The Saskatchewan Writer’s Guild held it’s annual conference in mid-October and, as always, there was a lot to take in and a lot to learn. While I can’t possibly share everything, I do want to highlight some of the more memorable lessons I took away from each presentation I attended.
Keeping it Fresh: Survival Tactics
- As writers, writing is a part of who we are. This means you have to believe in yourself and think of yourself as a real writer, no matter where you may be in relation to being published.
- We need the support of other people, especially other writers. This likely means finding a trusted group or community you can be a part of.
- Go on with a project, even if it means trying it in different forms (for example, as a play as opposed to a novel). Sometimes persevering means compromising.
- Know yourself well enough to know what you need. This translates to a lot of things. Examples include learning whether it’s better for you to meet with a writing group once a week or once a month, and finding the self-care methods that work best for you.
- Remember and be thankful for the things you’ve accomplished.
The Reclamation Project: In Conversation with Louise Halfe
- Read, read read.
- Research and explore. Give yourself the permission of non-judgmental expression.
- Don’t argue with your muse, or her pace. For example, if she wants to write the story slowly, don’t try to rush it.
How to Succeed as a Nonfiction Writer
- Find stories by getting to know your community. Be engaged with the world.
- Know what you’re good at and focus on it. That doesn’t mean, though, that you shouldn’t keep learning new things.
- Trust your instincts, your education, and your experience.
- Remember why you became a writer–don’t let it become a chore.

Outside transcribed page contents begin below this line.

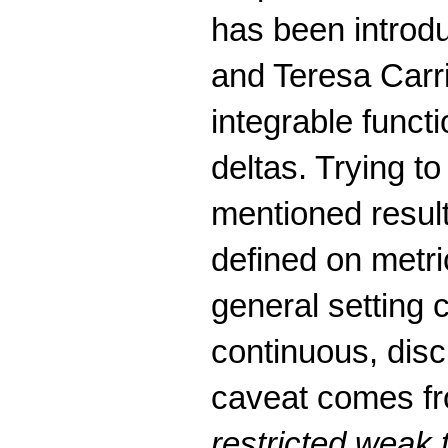
has been intro
and Teresa Carri
integrable funct
deltas. Trying t
mentioned result
defined on metr
general setting 
continuous, disc
caveat comes fr
restricted weak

Art that Saves Lives and its Residue
- A story can leave a mark on a reader, but it also leaves its mark on the writer.
- Art that is honest has integrity and the power to keep us going through/bring us out of hard times.

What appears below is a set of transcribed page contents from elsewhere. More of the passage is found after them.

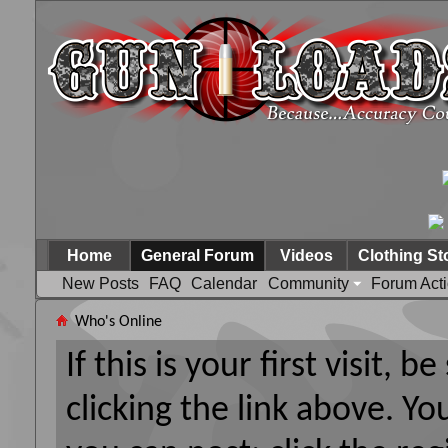
Home
General Forum
Videos
Clothing St
New Posts
FAQ
Calendar
Community
Forum Act
Who's Online
If this is your first visit, 
clicking the link above. Y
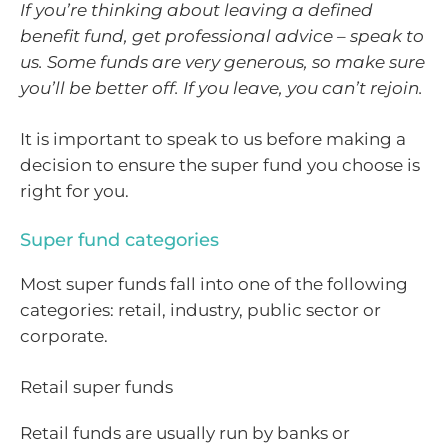
If you’re thinking about leaving a defined
benefit fund, get professional advice – speak to
us. Some funds are very generous, so make sure
you’ll be better off. If you leave, you can’t rejoin.
It is important to speak to us before making a
decision to ensure the super fund you choose is
right for you.
Super fund categories
Most super funds fall into one of the following
categories: retail, industry, public sector or
corporate.
Retail super funds
Retail funds are usually run by banks or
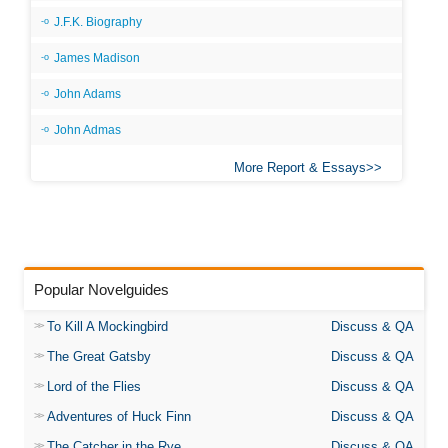
J.F.K. Biography
James Madison
John Adams
John Admas
More Report & Essays
Popular Novelguides
To Kill A Mockingbird
Discuss & QA
The Great Gatsby
Discuss & QA
Lord of the Flies
Discuss & QA
Adventures of Huck Finn
Discuss & QA
The Catcher in the Rye
Discuss & QA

- Art can give the artist purpose and some, even if it’s small, power over their situation.
- You have no control over what your art does/the effect that it has once it’s out in the world.
Q & A with an Author
- When you’re stuck, look for another part to work on. That could provide new perspective when you return to the section you had trouble with.
- A love for learning is an important part of writing.
- Everyone has something to share, be it a story, wisdom, etc.